3205. AU CONSEILLER PRIVÉ DE LÉGATION DE ROHD A STOCKHOLM.

Charlottenbourg, 12 août 1748.

On vient de me confirmer de très bonne part de Pétersbourg que la mort prochaine du roi de Suède y faisait un objet qu'on ne perdait pas de vue à la cour de Russie, qu'on en pouvait juger par les démonstrations qu'on recommençait déjà actuellement, par les bruits que cette dite cour faisait courir, et par l'affectation d'insérer dans la gazette de Pétersbourg les préparatifs que l'on faisait. Qu'on venait encore d'annoncer par la dernière un achat considérable de blé et d'avoine pour l'augmentation des magasins en Finlande; qu'il était vrai qu'il n'y avait rien de si pitoyable que ces sortes d'avertissements, et que la parade même que l'on en faisait devait servir à rassurer les Suédois; que ce n'était aussi pas là ce qui devait faire le plus de peine; qu'on devait bien craindre davantage les fréquentes allées et venues entre M. de Cheusses et le Chancelier, qui recommençaient tout de belle depuis quelque temps, et qui pourraient bien aboutir, au bout du compte, à un concert entre les deux cours relativement au même objet, et que c'était là une circonstance qui méritait toute l'attention de la Suède. Que la flotte russienne était encore, il y avait peu de jours, à la rade de Kronstadt, au nombre de dix-sept à dix-huit gros vaisseaux; qu'en attendant L'Élisabeth était encore dans le port de Kronstadt, et que l'on y travaillait nuits et jours. Il y avait des gens qui prétendaient que les 1,000 cosaques qui ont passé par Pétersbourg et qui s'en tenaient encore à un quart de lieue, étaient destinés pour la Finlande.
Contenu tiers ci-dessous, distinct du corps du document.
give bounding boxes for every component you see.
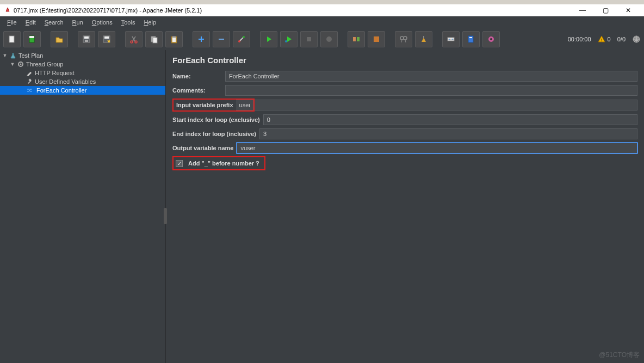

Après que vous aurez déchiffré vous-même ce que dessus, je veux que vous preniez occasion d'en faire la lecture à la princesse royale de Suède, et que vous lui représentiez ensuite que ces avis confirmaient à<204> merveille ce que je lai avais déjà fait dire plusieurs fois, savoir qu'en matière de changement du gouvernement de la Suède, il faudrait y aller à pas comptés et bien mesurés, parcequ'autrement il en pourrait résulter une guerre des plus fatales et ruineuses pour la Suède, d'autant plus qu'il était presqu'autant que sûr que les troupes russiennes retourneraient entièrement chez elles, et que même, à ce que l'on disait, elles en avaient déjà l'ordre.

Federic.

Nach dem Concept.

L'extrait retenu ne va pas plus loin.